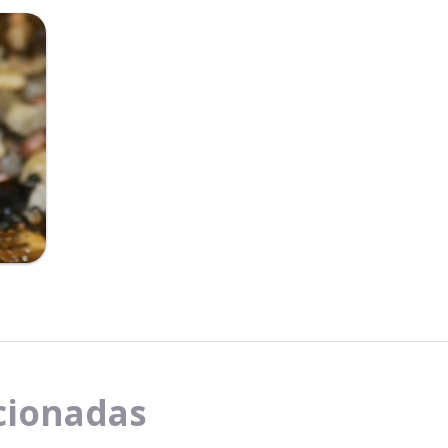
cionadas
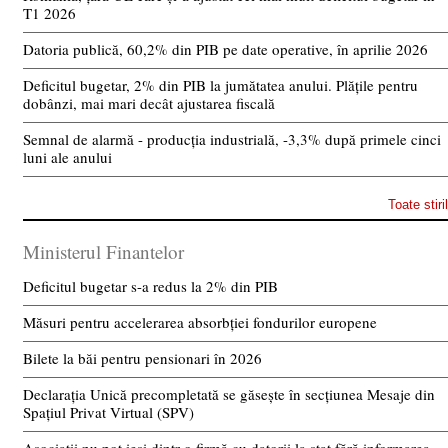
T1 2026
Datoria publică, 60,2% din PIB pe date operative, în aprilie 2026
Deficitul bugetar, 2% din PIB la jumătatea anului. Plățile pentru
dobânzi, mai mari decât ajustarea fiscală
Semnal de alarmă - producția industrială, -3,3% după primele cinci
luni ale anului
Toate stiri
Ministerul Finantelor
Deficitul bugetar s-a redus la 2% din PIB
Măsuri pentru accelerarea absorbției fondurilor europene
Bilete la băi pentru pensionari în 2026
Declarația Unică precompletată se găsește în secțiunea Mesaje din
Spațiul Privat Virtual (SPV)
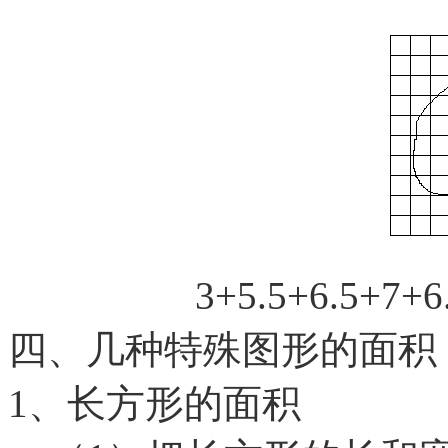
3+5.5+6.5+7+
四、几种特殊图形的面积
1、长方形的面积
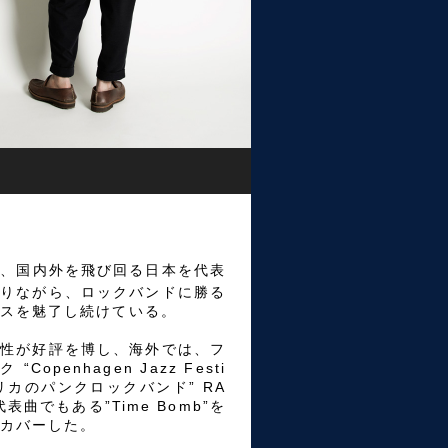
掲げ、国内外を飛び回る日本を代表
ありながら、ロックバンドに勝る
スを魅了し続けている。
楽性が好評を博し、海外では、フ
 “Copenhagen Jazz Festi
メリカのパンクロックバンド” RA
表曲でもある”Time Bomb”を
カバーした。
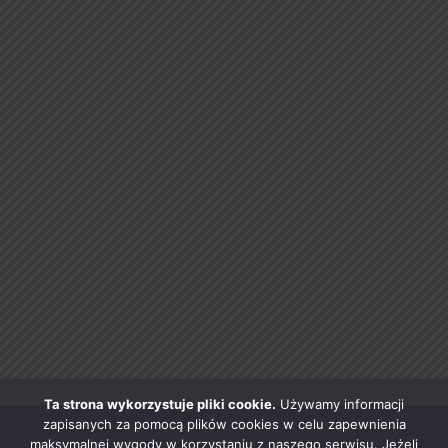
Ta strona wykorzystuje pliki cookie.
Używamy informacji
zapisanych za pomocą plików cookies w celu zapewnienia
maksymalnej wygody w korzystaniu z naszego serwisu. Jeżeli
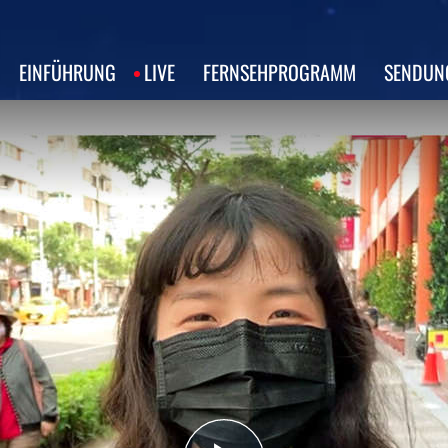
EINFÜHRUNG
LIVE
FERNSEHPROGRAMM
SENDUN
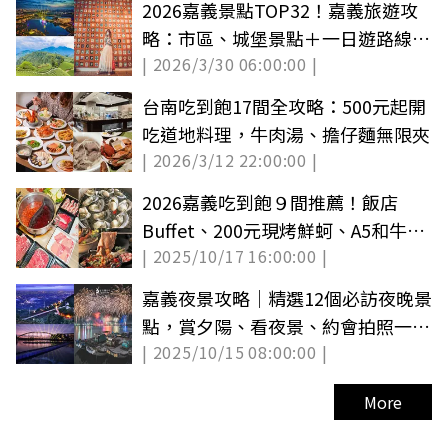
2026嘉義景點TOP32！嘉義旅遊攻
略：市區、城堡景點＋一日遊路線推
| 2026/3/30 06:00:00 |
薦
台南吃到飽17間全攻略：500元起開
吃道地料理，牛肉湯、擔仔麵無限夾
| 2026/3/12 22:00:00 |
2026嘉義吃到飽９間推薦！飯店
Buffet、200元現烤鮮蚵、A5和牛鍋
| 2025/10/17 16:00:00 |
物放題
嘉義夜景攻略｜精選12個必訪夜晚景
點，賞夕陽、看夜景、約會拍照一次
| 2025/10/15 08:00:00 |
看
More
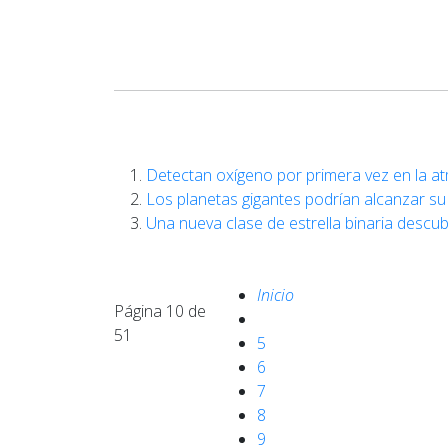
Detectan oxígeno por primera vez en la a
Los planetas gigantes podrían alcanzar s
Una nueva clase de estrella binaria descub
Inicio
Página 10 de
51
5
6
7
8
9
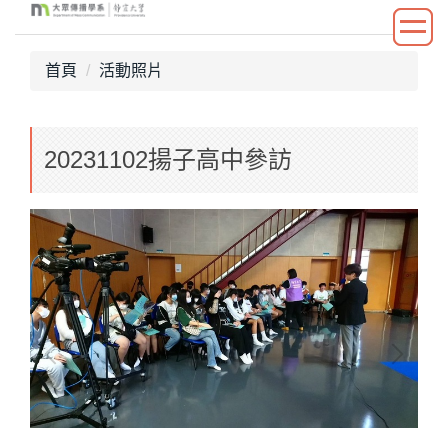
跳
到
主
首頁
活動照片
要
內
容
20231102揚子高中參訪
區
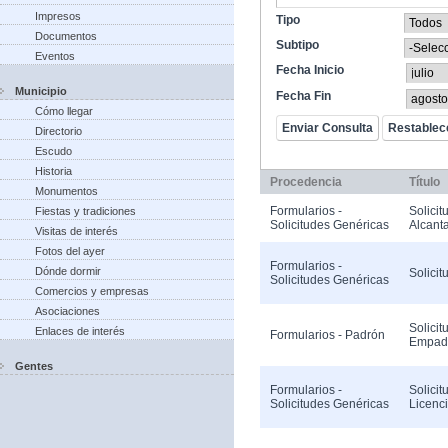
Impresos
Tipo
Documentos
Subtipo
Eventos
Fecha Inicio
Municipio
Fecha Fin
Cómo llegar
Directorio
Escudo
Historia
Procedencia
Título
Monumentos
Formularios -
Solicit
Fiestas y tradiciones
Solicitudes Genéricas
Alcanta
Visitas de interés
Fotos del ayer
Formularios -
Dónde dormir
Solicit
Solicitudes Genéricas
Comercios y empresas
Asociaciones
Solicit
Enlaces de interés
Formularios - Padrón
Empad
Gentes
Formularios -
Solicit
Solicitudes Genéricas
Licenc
* * *
### [YOUR ASSIGNMENT]
When you copy the entries above, keep every word exactly and omit the images.

### [TASK SOLUTION]
cionadas
T1 2026
Datoria publică, 60,2% din PIB pe date operative, în aprilie 2026
Deficitul bugetar, 2% din PIB la jumătatea anului. Plățile pentru
dobânzi, mai mari decât ajustarea fiscală
Semnal de alarmă - producția industrială, -3,3% după primele cinci
luni ale anului
Toate stiri
Ministerul Finantelor
Deficitul bugetar s-a redus la 2% din PIB
Măsuri pentru accelerarea absorbției fondurilor europene
Bilete la băi pentru pensionari în 2026
Declarația Unică precompletată se găsește în secțiunea Mesaje din
Spațiul Privat Virtual (SPV)
3+5.5+6.5+7+
四、几种特殊图形的面积
1、长方形的面积
掲げ、国内外を飛び回る日本を代表
ありながら、ロックバンドに勝る
スを魅了し続けている。
楽性が好評を博し、海外では、フ
 “Copenhagen Jazz Festi
メリカのパンクロックバンド” RA
表曲でもある”Time Bomb”を
カバーした。
Ta strona wykorzystuje pliki cookie.
Używamy informacji
zapisanych za pomocą plików cookies w celu zapewnienia
maksymalnej wygody w korzystaniu z naszego serwisu. Jeżeli
EINFÜHRUNG
LIVE
FERNSEHPROGRAMM
SENDUN
2026嘉義景點TOP32！嘉義旅遊攻
略：市區、城堡景點＋一日遊路線推
| 2026/3/30 06:00:00 |
薦
台南吃到飽17間全攻略：500元起開
吃道地料理，牛肉湯、擔仔麵無限夾
| 2026/3/12 22:00:00 |
2026嘉義吃到飽９間推薦！飯店
Buffet、200元現烤鮮蚵、A5和牛鍋
| 2025/10/17 16:00:00 |
物放題
嘉義夜景攻略｜精選12個必訪夜晚景
點，賞夕陽、看夜景、約會拍照一次
| 2025/10/15 08:00:00 |
看
More
Detectan oxígeno por primera vez en la a
Los planetas gigantes podrían alcanzar s
Una nueva clase de estrella binaria descub
Inicio
Página 10 de
51
5
6
7
8
9
跳
到
主
首頁
活動照片
要
內
容
20231102揚子高中參訪
區
Impresos
Tipo
Documentos
Subtipo
Eventos
Fecha Inicio
Municipio
Fecha Fin
Cómo llegar
Directorio
Escudo
Historia
Procedencia
Título
Monumentos
Formularios -
Solicit
Fiestas y tradiciones
Solicitudes Genéricas
Alcanta
Visitas de interés
Fotos del ayer
Formularios -
Dónde dormir
Solicit
Solicitudes Genéricas
Comercios y empresas
Asociaciones
Solicit
Enlaces de interés
Formularios - Padrón
Empad
Gentes
Formularios -
Solicit
Solicitudes Genéricas
Licenc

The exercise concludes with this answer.